How do we present a ‘black lung?’

Excuse the horrible metaphor, but I had two amazing conversations today that made me think a lot more deeply about what we communicators do for a living.

We do not perform complicated surgical procedures, we do not step outside the space shuttle to fix a broken rudder, we do not stand atop a Humvee in Fallujah ducking sniper fire. All we appear to do is generate content and try to get some buy-in.

OK, I know we have ambitious strategic plans, and wear business development hats, sit at board meetings and what nots. But still…

When it comes to presenting something, especially something that’s somewhat complicated, slightly controversial, icky, we  summon the best best tools from digital cameras to–as they say in the military– human assets. But we tend to lean heavily on  ‘push’ tactics.

Speaking to these two senior communicators, I realized that 95% of their time appears to be devoted to understanding the audience, and 5% into the messaging. Without naming names, one is the director of an organization with multiple audiences, another the head of an outreach effort that involves a web site, with as many audiences as there are dots on the world map. Let’s leave it at that.

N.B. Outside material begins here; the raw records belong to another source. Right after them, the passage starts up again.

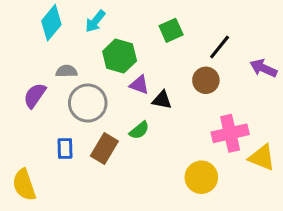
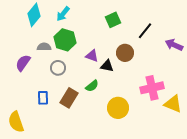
green hexagon: (120, 56) -> (65, 40), moved
brown circle: (206, 80) -> (125, 53), moved
gray circle: (88, 103) -> (58, 68), size x0.6
yellow circle: (201, 177) -> (118, 108), moved

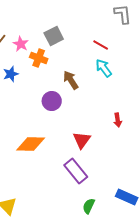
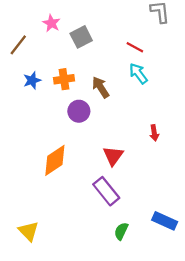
pink star: (21, 44) -> (51, 23), moved
orange cross: (39, 58) -> (64, 79), moved, turned -30
orange diamond: (31, 144) -> (55, 160), turned -36

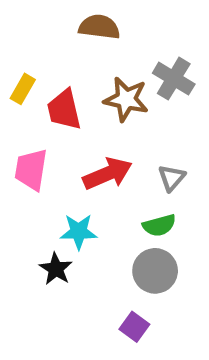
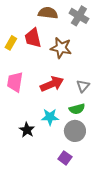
gray cross: (174, 79) -> (79, 16), moved
red trapezoid: (64, 110) -> (33, 38), moved
cyan star: (79, 232) -> (50, 117), moved

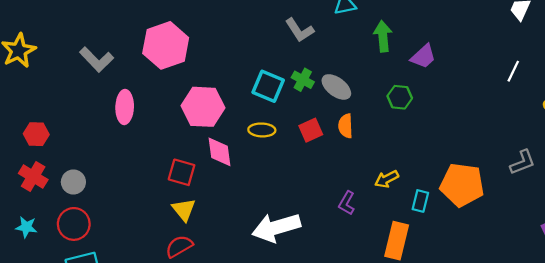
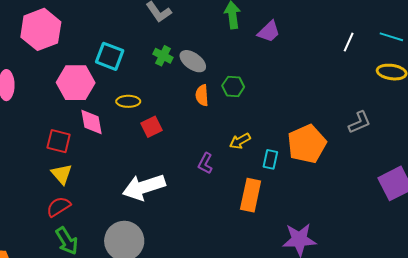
cyan square: (268, 86) -> (110, 56), moved
green hexagon: (400, 97) -> (233, 86), moved
red square: (311, 130) -> (151, 127), moved
orange pentagon: (462, 185) -> (307, 144), turned -30

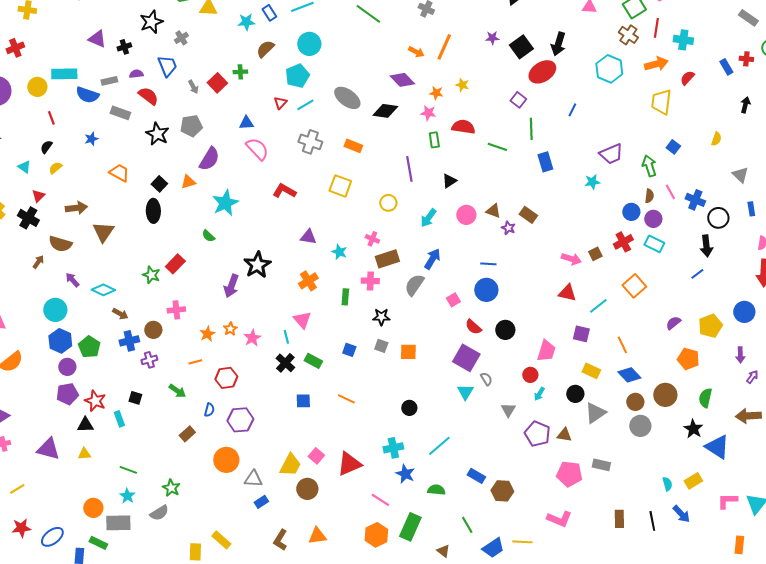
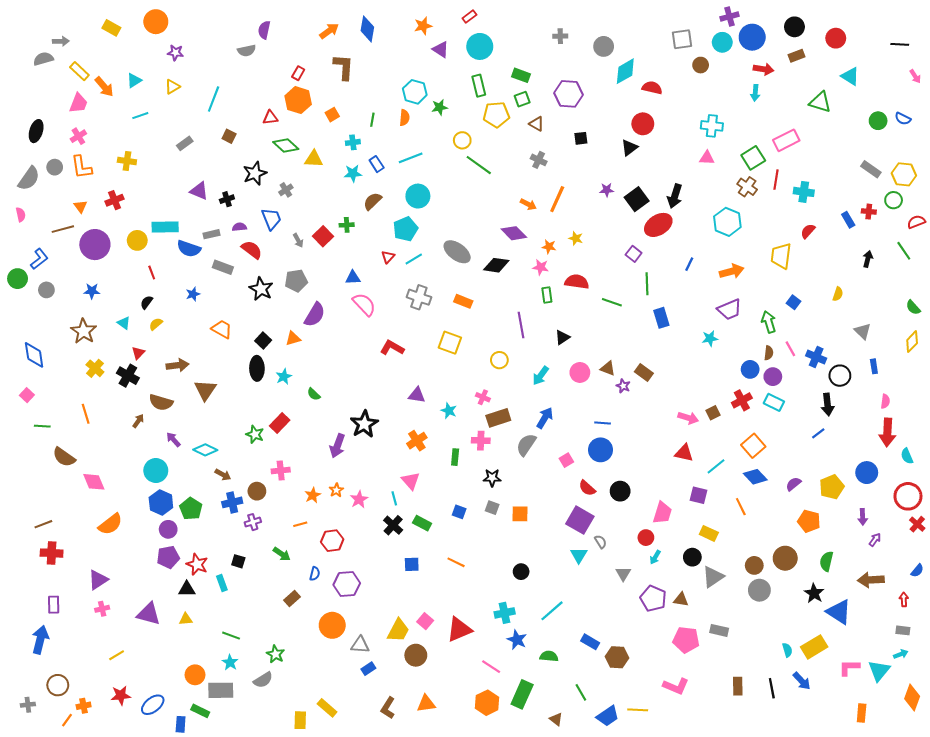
orange arrow: (656, 64) -> (732, 271), moved
cyan star: (225, 203) -> (284, 377), moved, size x0.6
blue diamond: (629, 375) -> (755, 477), moved
yellow rectangle: (693, 481) -> (814, 647), size x1.4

  • The Comms Director was someone who’s  finely attuned to considering what the audience was interested, using the web and as a listening post, as much as a publishing platform.  “We appreciate your views in helping us grow,” he mentioned. I was not in his orbit, not geographically, or professionally close to anything that his outreach program was all about. And yet…
  • The Corporate Director was someone who thought a lot about–some would say overly sensitive to — information overload, and losing the audience. “We shouldn’t come across as far too complex. We sound like we are trying to cure every form off cancer, when in reality, we may be just experts in lung cancer.”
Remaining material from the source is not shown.